Since n = 7, node 3 with value 7 is the middle node, which is marked in red.
We return the new list after removing this node. 

Example 2:

graph LR;
A(1) --> B(2) --> C(3) --> D(4)
style C fill:#f9f

Input: head = [1,2,3,4]
Output: [1,2,4]
Explanation:
The above figure represents the given linked list.
For n = 4, node 2 with value 3 is the middle node, which is marked in red.

Example 3:

graph LR;
A(2) --> B(1)
style B fill:#f9f

Input: head = [2,1]
Output: [2]
Explanation:
The above figure represents the given linked list.
For n = 2, node 1 with value 1 is the middle node, which is marked in red.
Node 0 with value 2 is the only node remaining after removing node 1.

Solution

Method 1 - Two Pass - First find length of list and then go to middle

We first calculate the length of the linked list using [Find the length of the linked list](find-the-length-of-the-linked-list), lets call it n. Then loop till n/2 and remove the n/2 th node.

Complexity

• ⏰ Time complexity: O(n), where n is the length of the linked list.
• 🧺 Space complexity: O(1)

Method 2 - Slow and Fast Pointer

This problem is similar to [Middle of the linked list](middle-of-the-linked-list), but here we need to modify the list, so we need prev pointer, and hence we need dummy pointer.
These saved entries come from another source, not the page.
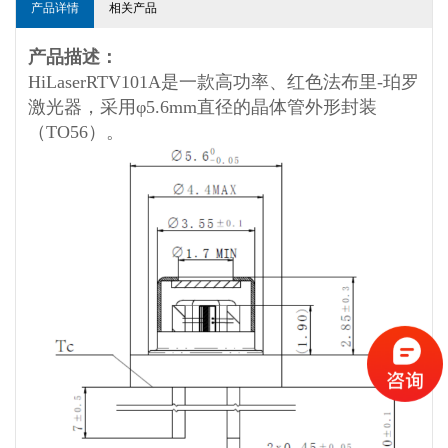
产品详情
相关产品
产品描述：
HiLaserRTV101A是一款高功率、红色法布里-珀罗
激光器，采用φ5.6mm直径的晶体管外形封装
（TO56）。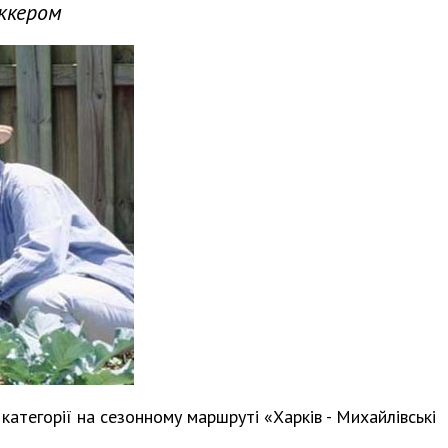
ккером
категорії на сезонному маршруті «Харків - Михайлівські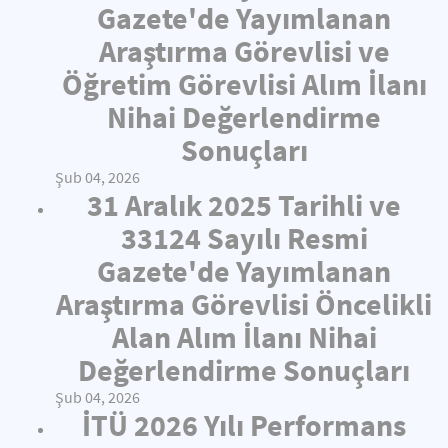
Gazete'de Yayımlanan
Araştırma Görevlisi ve
Öğretim Görevlisi Alım İlanı
Nihai Değerlendirme
Sonuçları
Şub 04, 2026
31 Aralık 2025 Tarihli ve
33124 Sayılı Resmi
Gazete'de Yayımlanan
Araştırma Görevlisi Öncelikli
Alan Alım İlanı Nihai
Değerlendirme Sonuçları
Şub 04, 2026
İTÜ 2026 Yılı Performans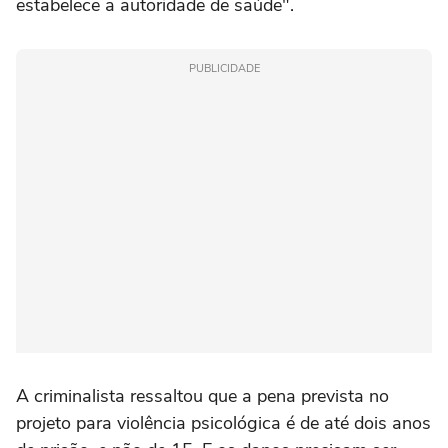
estabelece a autoridade de saúde".
PUBLICIDADE
A criminalista ressaltou que a pena prevista no
projeto para violência psicológica é de até dois anos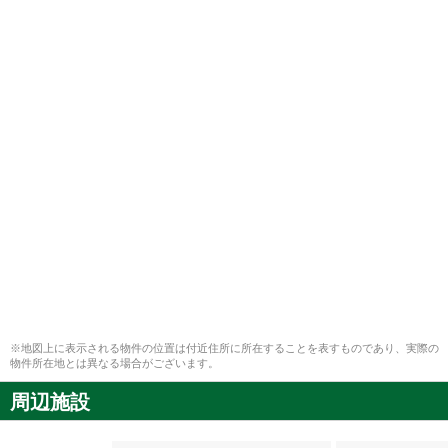
※地図上に表示される物件の位置は付近住所に所在することを表すものであり、実際の
物件所在地とは異なる場合がございます。
周辺施設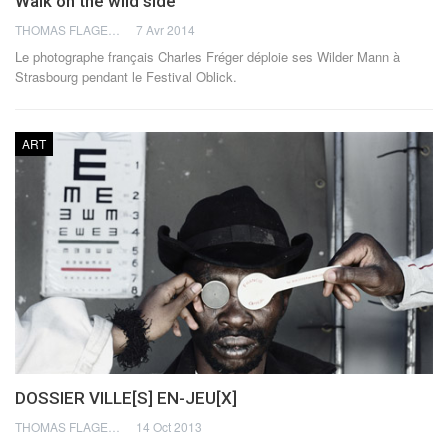
Walk on the wild side
THOMAS FLAGEL
7 Avr 2014
Le photographe français Charles Fréger déploie ses Wilder Mann à
Strasbourg pendant le Festival Oblick.
ART
DOSSIER VILLE[S] EN-JEU[X]
THOMAS FLAGEL
14 Oct 2013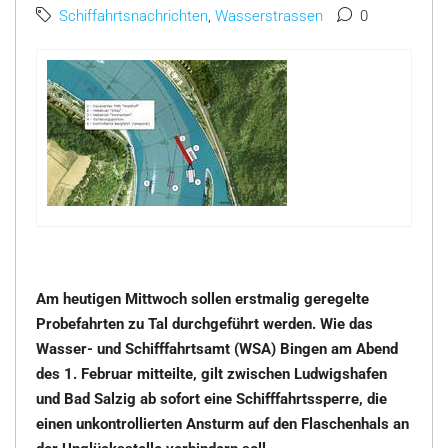
Schiffahrtsnachrichten
,
Wasserstrassen
0
Am heutigen Mittwoch sollen erstmalig geregelte
Probefahrten zu Tal durchgeführt werden. Wie das
Wasser- und Schifffahrtsamt (WSA) Bingen am Abend
des 1. Februar mitteilte, gilt zwischen Ludwigshafen
und Bad Salzig ab sofort eine Schifffahrtssperre, die
einen unkontrollierten Ansturm auf den Flaschenhals an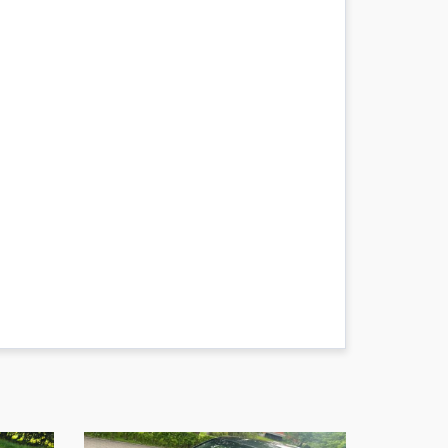
:50
:49
:49
:47
:47
:45
:45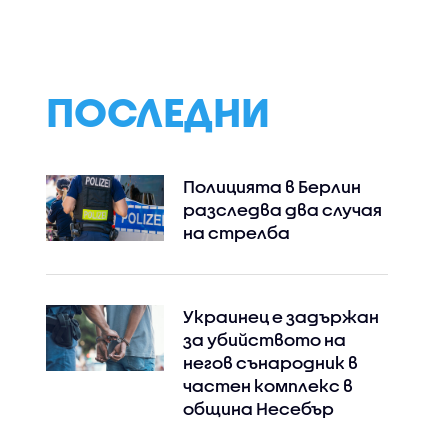
иви край
действия срещу
България
ПОСЛЕДНИ
Полицията в Берлин
разследва два случая
на стрелба
Украинец е задържан
за убийството на
негов сънародник в
частен комплекс в
община Несебър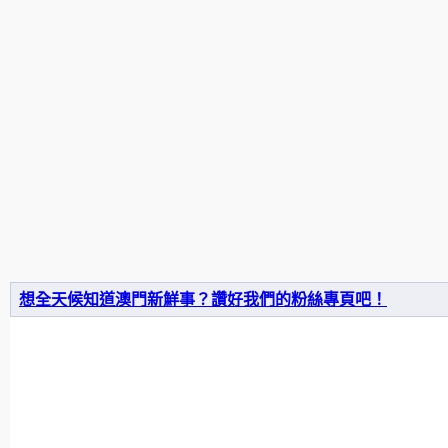
想全天候知道澳門新鮮事？讚好我們的粉絲專頁吧！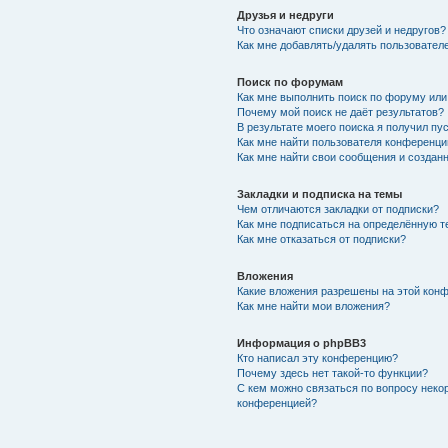
Друзья и недруги
Что означают списки друзей и недругов?
Как мне добавлять/удалять пользователе
Поиск по форумам
Как мне выполнить поиск по форуму ил
Почему мой поиск не даёт результатов?
В результате моего поиска я получил пу
Как мне найти пользователя конференци
Как мне найти свои сообщения и создан
Закладки и подписка на темы
Чем отличаются закладки от подписки?
Как мне подписаться на определённую 
Как мне отказаться от подписки?
Вложения
Какие вложения разрешены на этой кон
Как мне найти мои вложения?
Информация о phpBB3
Кто написал эту конференцию?
Почему здесь нет такой-то функции?
С кем можно связаться по вопросу неко
конференцией?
We can follow following steps:

1. Create a dummy head, and initialize slow and fast pointers as dummy;
2. Traverse the ListNodes starting from dummy by the afore-mentioned two pointers, slow forwards 1 step and fast forwards 2 steps per iteration;
3. Terminate the traversal till fast.next or fast.next.next is null, and now slow points to the previous node of the middle node; remove the middle node;
4. Return dummy.next as the result.

Code

Java

class Solution {

	public ListNode deleteMiddle(ListNode head) {
		ListNode dummy = new ListNode(-1), slow = dummy, fast = dummy;
		dummy.next = head;

		while (fast.next != null && fast.next.next != null) {
			slow = slow.next;
			fast = fast.next.next;
		}

		slow.next = slow.next.next;
		return dummy.next;
	}
}

Complexity

• ⏰ Time complexity: O(n), where n is the length of the linked list.
• 🧺 Space complexity: O(1)

Method 3 - Slow and Fast with prev pointer

Add a prev pointers following slow one.

Code

Java

class Solution {

	public ListNode deleteMiddle(ListNode head) {
		ListNode dummy = new ListNode(-1), prev = dummy, slow = head, fast = head;
		prev.next = head;

		while (fast != null && fast.next != null) {
			prev = slow;
			slow = slow.next;
			fast = fast.next.next;
		}

		prev.next = slow.next;
		return dummy.next;
	}
}

Complexity

• ⏰ Time complexity: O(n), where n is the length of the linked list.
• 🧺 Space complexity: O(1)